By Christina Crowe
Adam Wende, Ph.D., Associate Professor, Division of Molecular and Cellular Pathology, has received a R01 grant from the National Heart, Lung, and Blood Institute of the NIH to study new roles of specific proteins called pyruvate dehydrogenase kinases, or PDKs, in heart failure. The $2.3 million grant runs through 2028.
Cardiovascular disease is the number one cause of mortality in the United States. Wende’s research examines the heart’s metabolism and fuel utilization. One of the key functions of a cell is the entry of nutrients into the mitochondria, which is highly regulated. That regulation, by a family of kinases called pyruvate dehydrogenase kinases, or PDKs, is induced by exercise, but suppressed in heart failure, mimicking a “switch.”
Wende’s grant aims to test the hypothesis that PDKs play distinct roles beyond this mitochondrial oxidative metabolism in impact mortality and cardiac hypertrophy through novel signaling to transcriptional pathways in the nucleus. More specifically by regulating epigenetics through histone acetylation.

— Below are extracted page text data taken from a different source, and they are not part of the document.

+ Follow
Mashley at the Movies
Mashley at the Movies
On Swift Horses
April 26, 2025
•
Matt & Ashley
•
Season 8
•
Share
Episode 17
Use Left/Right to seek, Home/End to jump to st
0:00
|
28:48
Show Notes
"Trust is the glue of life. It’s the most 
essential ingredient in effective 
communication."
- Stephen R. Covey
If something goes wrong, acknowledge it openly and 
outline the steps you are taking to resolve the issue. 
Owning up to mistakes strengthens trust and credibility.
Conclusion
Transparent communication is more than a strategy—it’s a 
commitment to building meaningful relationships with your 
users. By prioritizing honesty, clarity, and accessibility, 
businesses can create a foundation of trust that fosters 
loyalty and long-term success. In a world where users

These studies will further examine whether loss of different PDK isoforms, specifically PDK2, but not PDK4, is cardioprotective through differential epigenetic and transcriptional regulation, in response to pressure overload-induced heart failure.

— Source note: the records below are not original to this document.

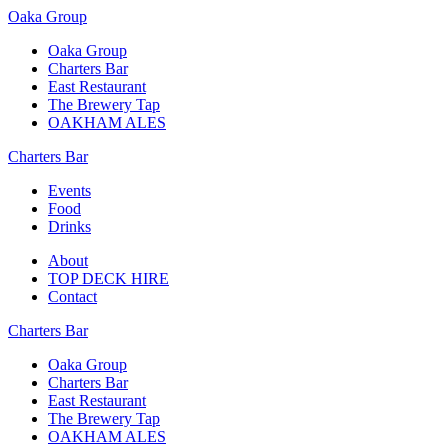
Oaka Group
Oaka Group
Charters Bar
East Restaurant
The Brewery Tap
OAKHAM ALES
Charters Bar
Events
Food
Drinks
About
TOP DECK HIRE
Contact
Charters Bar
Oaka Group
Charters Bar
East Restaurant
The Brewery Tap
OAKHAM ALES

“We’re trying to determine if PDK2 is a good target to prevent heart failure,” he says. “We think this altered fuel utilization, through histone acetylation, regulates gene expression,” Wende says. “We’re looking at why and how this is occurring, and if we can figure out what it’s regulating can we also figure out what’s making it adaptive—making it a potentially therapeutic target.”
Wende’s team has developed two novel mouse models to test this hypothesis, working to determine the role of each PDK isoform in heart failure progression, and to identify the molecular mechanisms of these differences.

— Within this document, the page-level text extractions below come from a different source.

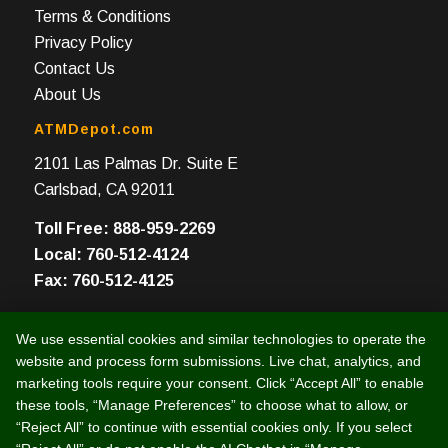
Terms & Conditions
Privacy Policy
Contact Us
About Us
ATMDepot.com
2101 Las Palmas Dr. Suite E
Carlsbad, CA 92011
Toll Free: 888-959-2269
Local: 760-512-4124
Fax: 760-512-4125
We use essential cookies and similar technologies to operate the
website and process form submissions. Live chat, analytics, and
marketing tools require your consent. Click “Accept All” to enable
© 2003 -
2026 Intelligent e-Commerce, Inc. (dba ATMDepot.com)
these tools, “Manage Preferences” to choose what to allow, or
“Reject All” to continue with essential cookies only. If you select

“We made mice models that have either or neither of these two isoforms—they have different effects, suggesting they have roles just beyond the switch,” he says. “Metabolism feeds into a lot of things. Your heart burns these fuels to generate adenosine triphosphate (ATP), however as sugars and fats are broken down, they make metabolic intermediates that can be used for a whole bunch of different things.”
One of these other pathways is the modification of proteins. Sugar first breaks down into pyruvate, then breaks down again into acetyl CoA. This last product can be used for ATP production or for the modification of proteins and we found this differed in the two mouse models, Wende explains.
“When we removed PDK2 from the hearts, it improved survival and decreased heart failure indicators,” he says, “where when we removed PDK4, the mice had worse survival and outcomes. That was kind of a surprise to us—we thought they had similar roles.”
If these kinases are going to serve as a target, trying to develop specific drugs to only hit one of these proteins will be very difficult, Wende admits.
Wende’s collaborators on the grant include Martin Young, Ph.D., Professor of Medicine, Vice-Director for Research in the Division of Cardiovascular Disease, and Min Xie, M.D., Associate Professor, Division of Cardiovascular Disease in the UAB Department of Medicine.